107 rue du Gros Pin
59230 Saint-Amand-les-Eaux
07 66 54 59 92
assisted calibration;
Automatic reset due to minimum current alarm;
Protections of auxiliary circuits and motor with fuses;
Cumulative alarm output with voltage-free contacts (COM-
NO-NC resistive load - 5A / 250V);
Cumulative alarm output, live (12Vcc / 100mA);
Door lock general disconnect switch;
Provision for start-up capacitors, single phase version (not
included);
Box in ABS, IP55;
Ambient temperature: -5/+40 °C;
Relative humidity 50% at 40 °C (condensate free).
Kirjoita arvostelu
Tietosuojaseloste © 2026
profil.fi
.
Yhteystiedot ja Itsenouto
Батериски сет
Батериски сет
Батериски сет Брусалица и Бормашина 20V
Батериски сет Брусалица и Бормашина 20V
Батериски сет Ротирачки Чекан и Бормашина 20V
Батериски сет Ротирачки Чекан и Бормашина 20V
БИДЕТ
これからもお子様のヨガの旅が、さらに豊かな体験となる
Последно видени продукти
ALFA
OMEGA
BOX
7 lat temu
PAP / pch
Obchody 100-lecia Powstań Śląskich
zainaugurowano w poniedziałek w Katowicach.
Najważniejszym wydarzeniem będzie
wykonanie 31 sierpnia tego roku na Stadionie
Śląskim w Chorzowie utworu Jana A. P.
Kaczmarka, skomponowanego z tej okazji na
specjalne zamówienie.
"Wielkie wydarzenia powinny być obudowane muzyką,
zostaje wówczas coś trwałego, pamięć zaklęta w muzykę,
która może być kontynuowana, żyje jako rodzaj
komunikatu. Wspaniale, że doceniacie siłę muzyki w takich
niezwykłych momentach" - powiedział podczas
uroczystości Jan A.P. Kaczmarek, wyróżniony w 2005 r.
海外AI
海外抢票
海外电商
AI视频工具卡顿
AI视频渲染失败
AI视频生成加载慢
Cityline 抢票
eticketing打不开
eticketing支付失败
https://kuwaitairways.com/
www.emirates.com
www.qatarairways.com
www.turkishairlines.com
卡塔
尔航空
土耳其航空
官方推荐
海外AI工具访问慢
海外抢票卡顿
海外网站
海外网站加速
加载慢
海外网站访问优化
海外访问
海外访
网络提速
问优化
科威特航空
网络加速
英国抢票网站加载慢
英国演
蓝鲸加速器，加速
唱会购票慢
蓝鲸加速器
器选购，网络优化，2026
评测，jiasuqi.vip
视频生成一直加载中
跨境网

========================================================================

- _To do_
For every line in the listing above that contains "with", copy that line.

- _Solution for this task_
Protections of auxiliary circuits and motor with fuses;
Cumulative alarm output with voltage-free contacts (COM-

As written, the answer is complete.